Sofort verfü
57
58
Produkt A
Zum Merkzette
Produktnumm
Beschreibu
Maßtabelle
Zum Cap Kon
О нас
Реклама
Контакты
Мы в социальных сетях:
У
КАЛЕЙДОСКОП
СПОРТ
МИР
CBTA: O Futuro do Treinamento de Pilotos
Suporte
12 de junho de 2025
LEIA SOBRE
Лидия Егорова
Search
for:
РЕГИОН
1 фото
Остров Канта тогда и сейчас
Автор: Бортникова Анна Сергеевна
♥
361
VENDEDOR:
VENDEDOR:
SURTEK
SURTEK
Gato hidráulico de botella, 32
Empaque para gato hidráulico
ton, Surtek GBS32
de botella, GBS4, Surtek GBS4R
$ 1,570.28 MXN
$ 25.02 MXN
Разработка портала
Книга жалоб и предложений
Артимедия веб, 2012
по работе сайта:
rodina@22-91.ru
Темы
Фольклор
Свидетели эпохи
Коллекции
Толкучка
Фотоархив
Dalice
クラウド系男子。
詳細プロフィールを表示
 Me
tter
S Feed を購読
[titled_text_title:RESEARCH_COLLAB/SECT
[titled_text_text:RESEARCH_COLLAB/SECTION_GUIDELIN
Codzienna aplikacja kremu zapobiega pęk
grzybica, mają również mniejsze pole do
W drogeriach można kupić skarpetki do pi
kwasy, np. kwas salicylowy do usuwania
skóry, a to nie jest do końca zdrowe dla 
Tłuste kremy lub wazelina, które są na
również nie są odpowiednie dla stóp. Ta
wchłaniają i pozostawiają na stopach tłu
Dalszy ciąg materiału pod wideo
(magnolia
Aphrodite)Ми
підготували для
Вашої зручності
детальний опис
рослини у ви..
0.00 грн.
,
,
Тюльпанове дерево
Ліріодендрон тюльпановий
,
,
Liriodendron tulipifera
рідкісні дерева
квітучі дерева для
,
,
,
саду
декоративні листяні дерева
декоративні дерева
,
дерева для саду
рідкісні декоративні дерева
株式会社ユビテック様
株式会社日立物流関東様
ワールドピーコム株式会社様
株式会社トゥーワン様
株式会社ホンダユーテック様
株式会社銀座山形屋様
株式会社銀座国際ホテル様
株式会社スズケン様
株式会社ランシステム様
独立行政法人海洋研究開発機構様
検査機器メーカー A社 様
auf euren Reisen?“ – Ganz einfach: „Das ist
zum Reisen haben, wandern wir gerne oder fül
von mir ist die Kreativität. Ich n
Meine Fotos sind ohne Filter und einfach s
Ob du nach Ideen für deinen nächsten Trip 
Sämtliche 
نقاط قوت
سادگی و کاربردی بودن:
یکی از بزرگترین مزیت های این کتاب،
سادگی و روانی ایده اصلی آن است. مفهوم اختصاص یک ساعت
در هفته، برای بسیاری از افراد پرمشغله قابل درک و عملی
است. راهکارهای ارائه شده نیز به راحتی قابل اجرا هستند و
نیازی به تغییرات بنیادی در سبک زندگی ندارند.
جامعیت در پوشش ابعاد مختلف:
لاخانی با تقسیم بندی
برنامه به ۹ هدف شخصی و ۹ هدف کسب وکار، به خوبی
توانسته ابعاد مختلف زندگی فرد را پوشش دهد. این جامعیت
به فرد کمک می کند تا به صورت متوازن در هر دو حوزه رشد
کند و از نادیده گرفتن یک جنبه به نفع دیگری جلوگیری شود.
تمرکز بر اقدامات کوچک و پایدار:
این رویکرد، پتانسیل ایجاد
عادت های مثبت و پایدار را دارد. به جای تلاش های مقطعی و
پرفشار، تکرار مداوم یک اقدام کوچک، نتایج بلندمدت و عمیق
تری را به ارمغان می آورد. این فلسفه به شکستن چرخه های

------

Activity - Begin with the first line of the data above and, please, print each line exactly until you have printed the line containing "рідкісні дерева"; print nothing else.

Result of the task -
Sofort verfü
57
58
Produkt A
Zum Merkzette
Produktnumm
Beschreibu
Maßtabelle
Zum Cap Kon
О нас
Реклама
Контакты
Мы в социальных сетях:
У
КАЛЕЙДОСКОП
СПОРТ
МИР
CBTA: O Futuro do Treinamento de Pilotos
Suporte
12 de junho de 2025
LEIA SOBRE
Лидия Егорова
Search
for:
РЕГИОН
1 фото
Остров Канта тогда и сейчас
Автор: Бортникова Анна Сергеевна
♥
361
VENDEDOR:
VENDEDOR:
SURTEK
SURTEK
Gato hidráulico de botella, 32
Empaque para gato hidráulico
ton, Surtek GBS32
de botella, GBS4, Surtek GBS4R
$ 1,570.28 MXN
$ 25.02 MXN
Разработка портала
Книга жалоб и предложений
Артимедия веб, 2012
по работе сайта:
rodina@22-91.ru
Темы
Фольклор
Свидетели эпохи
Коллекции
Толкучка
Фотоархив
Dalice
クラウド系男子。
詳細プロフィールを表示
 Me
tter
S Feed を購読
[titled_text_title:RESEARCH_COLLAB/SECT
[titled_text_text:RESEARCH_COLLAB/SECTION_GUIDELIN
Codzienna aplikacja kremu zapobiega pęk
grzybica, mają również mniejsze pole do
W drogeriach można kupić skarpetki do pi
kwasy, np. kwas salicylowy do usuwania
skóry, a to nie jest do końca zdrowe dla 
Tłuste kremy lub wazelina, które są na
również nie są odpowiednie dla stóp. Ta
wchłaniają i pozostawiają na stopach tłu
Dalszy ciąg materiału pod wideo
(magnolia
Aphrodite)Ми
підготували для
Вашої зручності
детальний опис
рослини у ви..
0.00 грн.
,
,
Тюльпанове дерево
Ліріодендрон тюльпановий
,
,
Liriodendron tulipifera
рідкісні дерева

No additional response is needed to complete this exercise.